Detailed Description
Exemplary embodiments of the present invention will now be described more fully hereinafter with reference to the accompanying drawings, in which exemplary embodiments of the invention may be embodied in many specific forms, and should not be construed as limited to the embodiments set forth herein. Rather, these exemplary embodiments are provided so that this disclosure will be thorough and complete, and will fully convey the concept of the invention to those skilled in the art.
The structures, properties, effects or other characteristics described in a certain embodiment may be combined in any suitable manner in one or more other embodiments, while still complying with the technical idea of the invention.
In describing particular embodiments, specific details of structures, properties, effects, or other features are set forth in order to provide a thorough understanding of the embodiments by one skilled in the art.

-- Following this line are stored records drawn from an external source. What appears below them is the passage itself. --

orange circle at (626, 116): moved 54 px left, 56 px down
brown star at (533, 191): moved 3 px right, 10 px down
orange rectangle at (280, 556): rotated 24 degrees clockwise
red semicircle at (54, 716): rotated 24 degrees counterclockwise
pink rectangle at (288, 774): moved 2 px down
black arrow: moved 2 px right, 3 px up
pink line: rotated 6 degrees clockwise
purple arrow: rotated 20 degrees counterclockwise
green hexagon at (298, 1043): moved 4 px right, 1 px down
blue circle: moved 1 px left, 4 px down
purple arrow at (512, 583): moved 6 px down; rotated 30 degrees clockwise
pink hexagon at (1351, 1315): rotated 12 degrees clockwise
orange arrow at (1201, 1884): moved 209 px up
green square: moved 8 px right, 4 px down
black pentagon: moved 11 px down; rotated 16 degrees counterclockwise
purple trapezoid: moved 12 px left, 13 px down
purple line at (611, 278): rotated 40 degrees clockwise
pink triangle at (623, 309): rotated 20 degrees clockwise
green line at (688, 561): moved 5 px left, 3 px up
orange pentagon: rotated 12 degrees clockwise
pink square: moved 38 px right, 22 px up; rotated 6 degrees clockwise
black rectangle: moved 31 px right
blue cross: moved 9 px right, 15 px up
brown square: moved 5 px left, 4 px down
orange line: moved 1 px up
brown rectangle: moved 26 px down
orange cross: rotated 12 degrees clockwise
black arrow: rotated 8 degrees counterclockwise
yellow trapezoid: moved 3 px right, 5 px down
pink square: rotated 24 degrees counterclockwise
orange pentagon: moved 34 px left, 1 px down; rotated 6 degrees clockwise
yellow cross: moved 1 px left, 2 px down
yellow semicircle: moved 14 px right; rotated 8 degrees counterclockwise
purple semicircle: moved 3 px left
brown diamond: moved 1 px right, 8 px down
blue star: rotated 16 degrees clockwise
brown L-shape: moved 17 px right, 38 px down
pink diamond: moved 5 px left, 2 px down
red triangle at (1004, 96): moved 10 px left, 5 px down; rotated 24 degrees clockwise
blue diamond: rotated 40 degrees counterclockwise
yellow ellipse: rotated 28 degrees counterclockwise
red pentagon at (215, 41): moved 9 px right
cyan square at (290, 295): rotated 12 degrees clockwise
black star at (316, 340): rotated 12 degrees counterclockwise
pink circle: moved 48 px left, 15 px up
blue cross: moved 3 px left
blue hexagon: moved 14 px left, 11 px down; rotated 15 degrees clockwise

However, it is not excluded that a person skilled in the art may implement the invention in a specific case without the above-described structures, performances, effects or other features.
The flow chart in the drawings is only an exemplary flow demonstration, and does not represent that all the contents, operations and steps in the flow chart are necessarily included in the scheme of the invention, nor does it represent that the execution is necessarily performed in the order shown in the drawings. For example, some operations/steps in the flowcharts may be divided, some operations/steps may be combined or partially combined, and the like, and the execution order shown in the flowcharts may be changed according to actual situations without departing from the gist of the present invention.
The block diagrams in the figures generally represent functional entities and do not necessarily correspond to physically separate entities. I.e. these functional entities may be implemented in the form of software, or in one or more hardware modules or integrated circuits, or in different networks and/or processor means and/or microcontroller means.
The same reference numerals denote the same or similar elements, components, or parts throughout the drawings, and thus, a repetitive description thereof may be omitted hereinafter. It will be further understood that, although the terms first, second, third, etc. may be used herein to describe various elements, components, or sections, these elements, components, or sections should not be limited by these terms. That is, these phrases are used only to distinguish one from another. For example, a first device may also be referred to as a second device without departing from the spirit of the present invention. Furthermore, the term "and/or", "and/or" is intended to include all combinations of any one or more of the listed items.
The scheme provided by the embodiment of the invention relates to technologies such as artificial intelligence natural language understanding and deep learning, and the like, and is explained by the following embodiment.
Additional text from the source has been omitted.